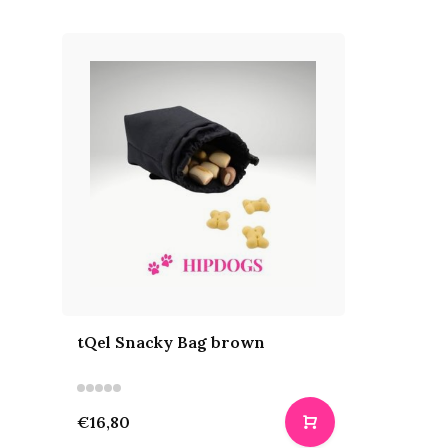
tQel Snacky Bag brown
€16,80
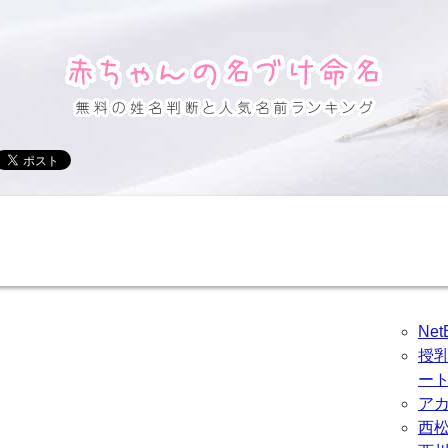
Ne
授
ー
ア
西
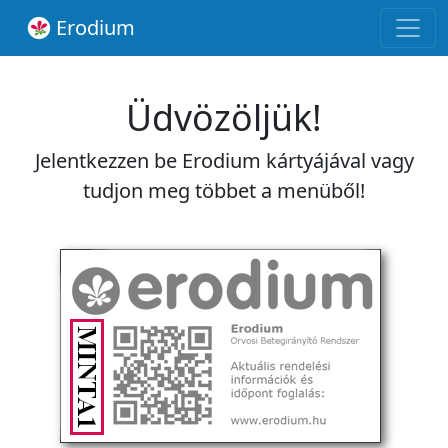
Erodium
Üdvözöljük!
Jelentkezzen be Erodium kártyájával vagy
tudjon meg többet a menüből!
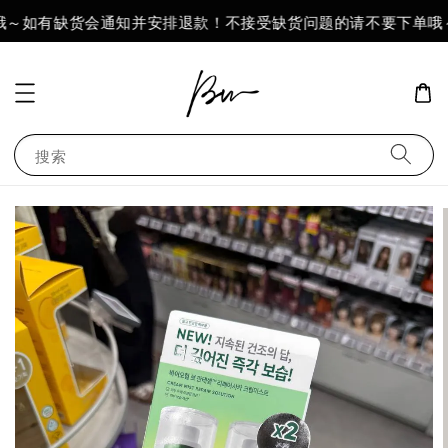
哦～如有缺货会通知并安排退款！不接受缺货问题的请不要下单哦～
搜索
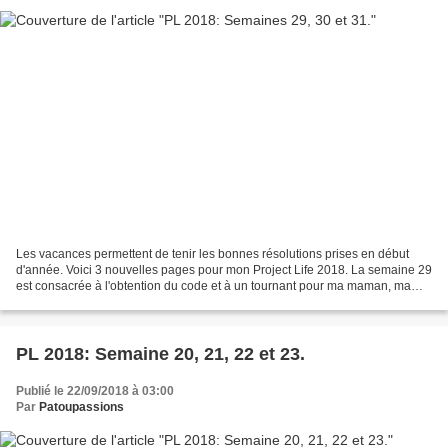
Les vacances permettent de tenir les bonnes résolutions prises en début
d'année. Voici 3 nouvelles pages pour mon Project Life 2018. La semaine 29
est consacrée à l'obtention du code et à un tournant pour ma maman, ma
soeur et moi: Inauguration des nuits...
PL 2018: Semaine 20, 21, 22 et 23.
Publié le 22/09/2018 à 03:00
Par
Patoupassions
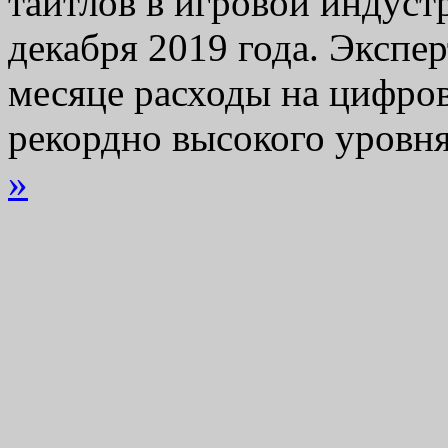
тайтлов в игровой индуст
декабря 2019 года. Экспер
месяце расходы на цифров
рекордно высокого уровн
»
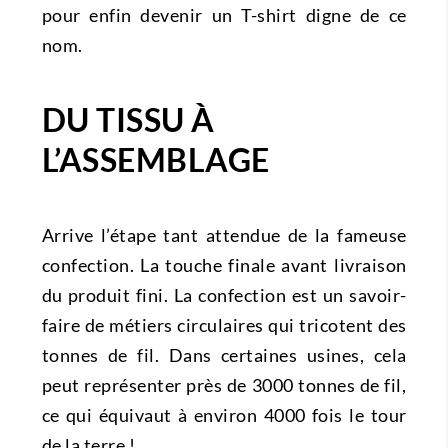
pour enfin devenir un T-shirt digne de ce
nom.
DU TISSU À
L’ASSEMBLAGE
Arrive l’étape tant attendue de la fameuse
confection. La touche finale avant livraison
du produit fini. La confection est un savoir-
faire de métiers circulaires qui tricotent des
tonnes de fil. Dans certaines usines, cela
peut représenter près de 3000 tonnes de fil,
ce qui équivaut à environ 4000 fois le tour
de la terre !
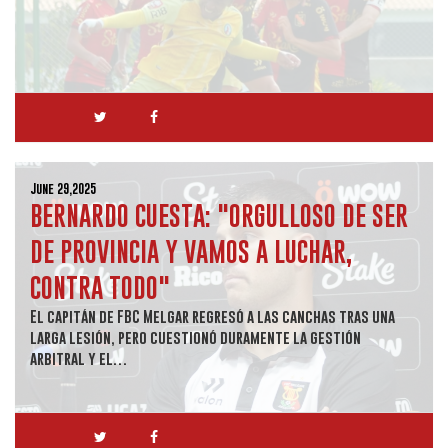
June 29,2025
BERNARDO CUESTA: "ORGULLOSO DE SER
DE PROVINCIA Y VAMOS A LUCHAR,
CONTRA TODO"
El capitán de FBC Melgar regresó a las canchas tras una
larga lesión, pero cuestionó duramente la gestión
arbitral y el…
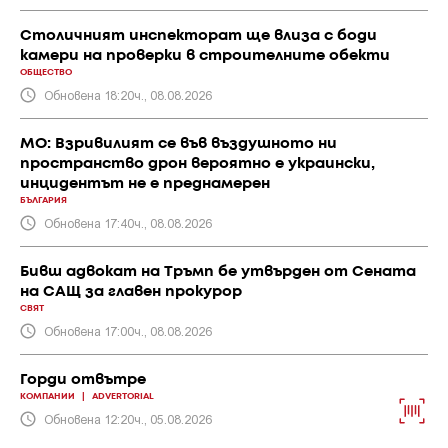
Столичният инспекторат ще влиза с боди
камери на проверки в строителните обекти
ОБЩЕСТВО
Обновена 18:20ч., 08.08.2026
МО: Взривилият се във въздушното ни
пространство дрон вероятно е украински,
инцидентът не е преднамерен
БЪЛГАРИЯ
Обновена 17:40ч., 08.08.2026
Бивш адвокат на Тръмп бе утвърден от Сената
на САЩ за главен прокурор
СВЯТ
Обновена 17:00ч., 08.08.2026
Горди отвътре
КОМПАНИИ
|
ADVERTORIAL
Обновена 12:20ч., 05.08.2026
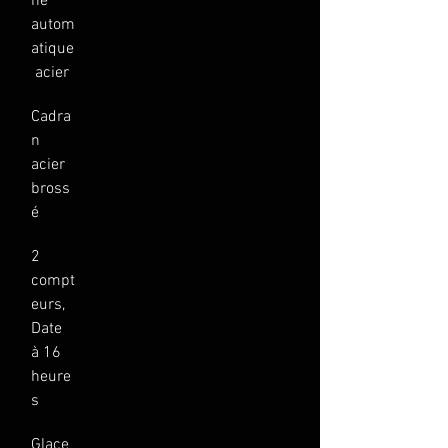
he 
autom
atique
 acier
Cadra
n 
acier 
bross
é
2 
compt
eurs, 
Date 
à 16 
heure
s
Glace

● ● ● ● ●

_WORK TO COMPLETE_:
Wherever the word "Обновена" turns up in the material, copy the whole line.

_EXPECTED ANSWER_:
Обновена 18:20ч., 08.08.2026
Обновена 17:40ч., 08.08.2026
Обновена 17:00ч., 08.08.2026
Обновена 12:20ч., 05.08.2026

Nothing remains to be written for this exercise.